The recent data breach at health insurer Anthem has sparked new legislation in Connecticut. During the breach, at least 80 million records were stolen. According to NBC News, among the 80 million victims, tens of millions of American children had their Social Security numbers, dates of birth, and health care ID numbers stolen. In response, Connecticut state legislators are proposing legislation that would require health insurance companies to encrypt their customers’ data. Connecticut’s proposed legislation is similar to recent legislation passed in New Jersey which followed the data breach of Horizon Blue Cross and Blue Shield of New Jersey. These state legislative initiatives are among the several actions being taken and proposed by several government entities.
However, some experts argue that encryption, while a useful tool, is not a one-size-fits-all tool. Many people have been surprised to hear that this sensitive data was not encrypted and that the federal mandate for securing health-related data, HIPAA, does not require it to be.

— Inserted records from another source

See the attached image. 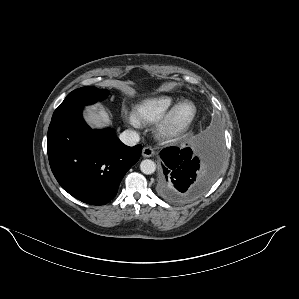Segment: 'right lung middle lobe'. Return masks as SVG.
I'll return each instance as SVG.
<instances>
[{
	"instance_id": "right-lung-middle-lobe-1",
	"label": "right lung middle lobe",
	"mask_w": 299,
	"mask_h": 299,
	"mask_svg": "<svg viewBox=\"0 0 299 299\" xmlns=\"http://www.w3.org/2000/svg\"><path fill=\"white\" fill-rule=\"evenodd\" d=\"M109 95L108 90H100L93 86L78 88L67 95L65 100L57 107L52 117L70 111L78 106L93 104L103 100Z\"/></svg>"
}]
</instances>
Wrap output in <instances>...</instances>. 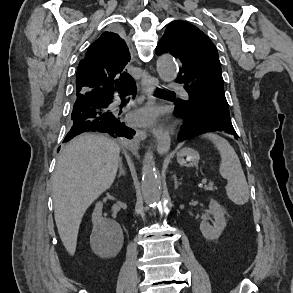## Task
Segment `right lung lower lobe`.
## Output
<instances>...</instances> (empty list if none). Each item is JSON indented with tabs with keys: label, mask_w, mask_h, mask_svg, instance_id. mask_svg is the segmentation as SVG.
Segmentation results:
<instances>
[{
	"label": "right lung lower lobe",
	"mask_w": 293,
	"mask_h": 293,
	"mask_svg": "<svg viewBox=\"0 0 293 293\" xmlns=\"http://www.w3.org/2000/svg\"><path fill=\"white\" fill-rule=\"evenodd\" d=\"M114 93L135 94L134 81L124 89L110 90L98 89L86 92H77L71 119L73 126L63 142H68L76 135L88 131L108 133L113 137H126L130 139L135 131L121 122L120 113L110 109Z\"/></svg>",
	"instance_id": "98d812e1"
}]
</instances>
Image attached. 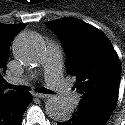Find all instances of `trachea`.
I'll list each match as a JSON object with an SVG mask.
<instances>
[{
    "mask_svg": "<svg viewBox=\"0 0 125 125\" xmlns=\"http://www.w3.org/2000/svg\"><path fill=\"white\" fill-rule=\"evenodd\" d=\"M6 86L8 88L16 90V91H28L29 90V87H27V86H16V85H12L10 83H6ZM36 91L43 93V94H54L53 91H51L47 88H38Z\"/></svg>",
    "mask_w": 125,
    "mask_h": 125,
    "instance_id": "trachea-1",
    "label": "trachea"
}]
</instances>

In the run-up to the State of the Union, President Obama proposed several new federal initiatives including:
- introducing new federal legislation that would create a federal standard to notify consumers when their data is stolen. This would replace the current state laws in place, which may be very different. Under this proposed legislation, companies would have to notify consumers of a data breach within 30 days;
- encouraging banks, credit card institutions, and other financial entities to allow consumers access to their credit scores without charge as a means of fighting identity theft; and
- introducing a Consumer Privacy Bill of Rights.
In addition, the White House has announced the creation of a new Cyber Threat Intelligence Integration Center which will act as a central agency to coordinate intelligence relating to cyber threats.
As federal and state governments continue to pass legislation and promulgate regulations related to cyber security, insurance companies, and other businesses need to ensure that they are taking all appropriate steps to protect customers’ data.